2017-06-05 100 views
1

RDD減這麼想的工作,我想這個簡單的例子用戶定義類型

scala> rdd2.collect 
    res45: Array[Person] = Array(Person(Mary,28,New York), Person(Bill,17,Philadelphia), Person(Craig,34,Philadelphia), Person(Leah,26,Rochester)) 

    scala> rdd3.collect 
    res44: Array[Person] = Array(Person(Mary,28,New York), Person(Bill,17,Philadelphia), Person(Craig,35,Philadelphia), Person(Leah,26,Rochester)) 

    scala> rdd2.subtract(rdd3).collect 
    res46: Array[Person] = Array(Person(Mary,28,New York), Person(Leah,26,Rochester), Person(Bill,17,Philadelphia), Person(Craig,34,Philadelphia)) 

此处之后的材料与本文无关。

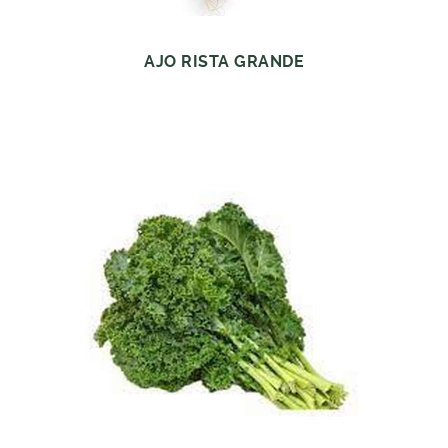
AJO RISTA GRANDE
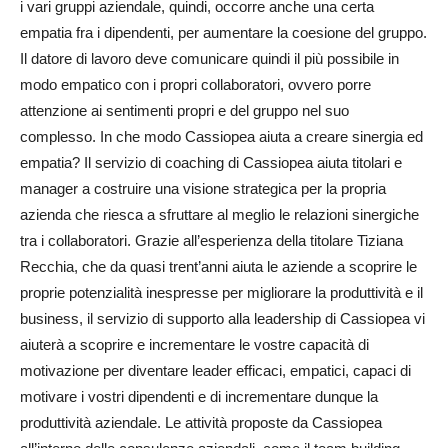
i vari gruppi aziendale, quindi, occorre anche una certa
empatia fra i dipendenti, per aumentare la coesione del gruppo.
Il datore di lavoro deve comunicare quindi il più possibile in
modo empatico con i propri collaboratori, ovvero porre
attenzione ai sentimenti propri e del gruppo nel suo
complesso. In che modo Cassiopea aiuta a creare sinergia ed
empatia? Il servizio di coaching di Cassiopea aiuta titolari e
manager a costruire una visione strategica per la propria
azienda che riesca a sfruttare al meglio le relazioni sinergiche
tra i collaboratori. Grazie all’esperienza della titolare Tiziana
Recchia, che da quasi trent’anni aiuta le aziende a scoprire le
proprie potenzialità inespresse per migliorare la produttività e il
business, il servizio di supporto alla leadership di Cassiopea vi
aiuterà a scoprire e incrementare le vostre capacità di
motivazione per diventare leader efficaci, empatici, capaci di
motivare i vostri dipendenti e di incrementare dunque la
produttività aziendale. Le attività proposte da Cassiopea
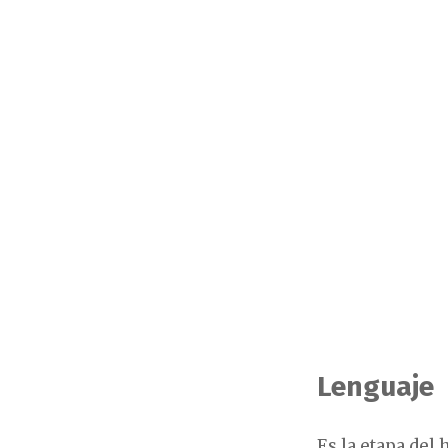
Lenguaje
Es la etapa del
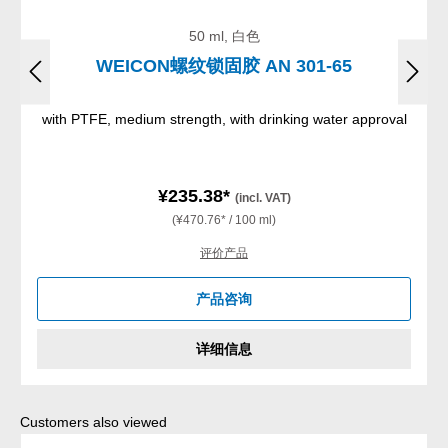
50 ml, 白色
WEICON螺纹锁固胶 AN 301-65
with PTFE, medium strength, with drinking water approval
¥235.38*
(incl. VAT)
(¥470.76* / 100 ml)
评价产品
产品咨询
详细信息
Skip product gallery
Customers also viewed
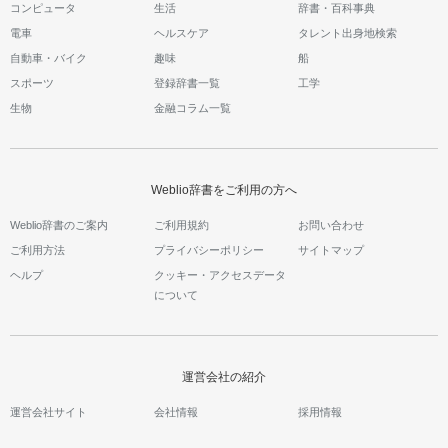
コンピュータ
生活
辞書・百科事典
電車
ヘルスケア
タレント出身地検索
自動車・バイク
趣味
船
スポーツ
登録辞書一覧
工学
生物
金融コラム一覧
Weblio辞書をご利用の方へ
Weblio辞書のご案内
ご利用規約
お問い合わせ
ご利用方法
プライバシーポリシー
サイトマップ
ヘルプ
クッキー・アクセスデータ
について
運営会社の紹介
運営会社サイト
会社情報
採用情報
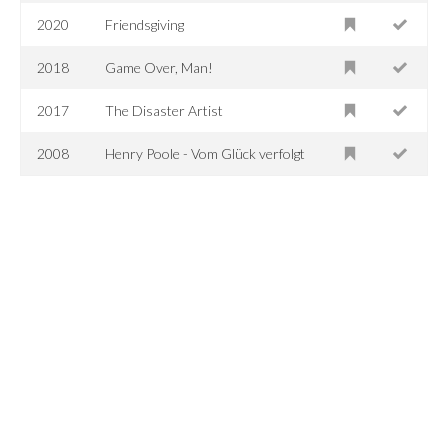
2020
Friendsgiving
2018
Game Over, Man!
2017
The Disaster Artist
2008
Henry Poole - Vom Glück verfolgt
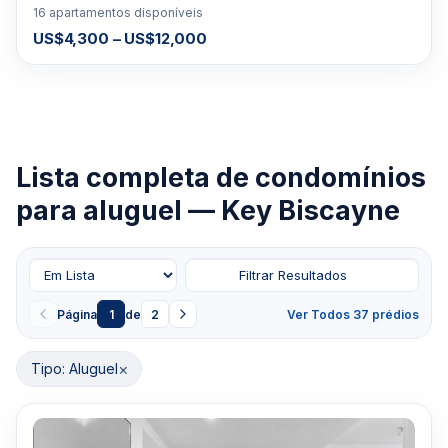
16 apartamentos disponíveis
US$4,300 – US$12,000
Lista completa de condomínios
para aluguel — Key Biscayne
Filtrar Resultados
Página
1
de
2
Ver Todos 37 prédios
×
Tipo: Aluguel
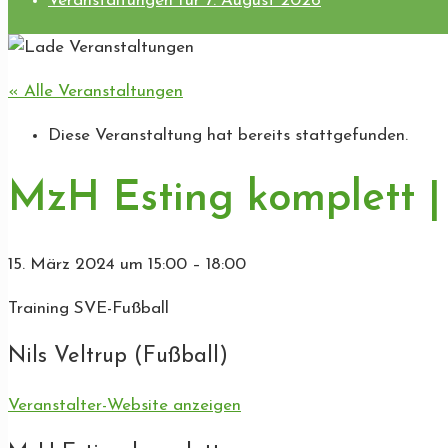
Veranstaltungen für 7. August 2026
« Alle Veranstaltungen
Diese Veranstaltung hat bereits stattgefunden.
MzH Esting komplett |
15. März 2024
um
15:00
–
18:00
Training SVE-Fußball
Nils Veltrup (Fußball)
Veranstalter-Website anzeigen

我希望rdd2.subtract(rdd3).collect只應該是Person(Craig,34,Philadelphia)但我得到RDD2作爲我的輸出任何人都可以請解釋一下嗎?

回答

0

這是Scala的REPL其中平等條件不REPL中正常工作的已知問題之一。嘗試以下來解決它。此問題僅在REPL中發生,並且在您通過spark-submit運行應用程序時會消失。 此問題在此ticket中有詳細說明。

scala> :paste -raw // make sure you are using Scala 2.11 for the raw option to work. 
// Entering paste mode (ctrl-D to finish) 

package mytest; 
case class Person(name: String, age: Int, city: String); 

// Exiting paste mode, now interpreting. 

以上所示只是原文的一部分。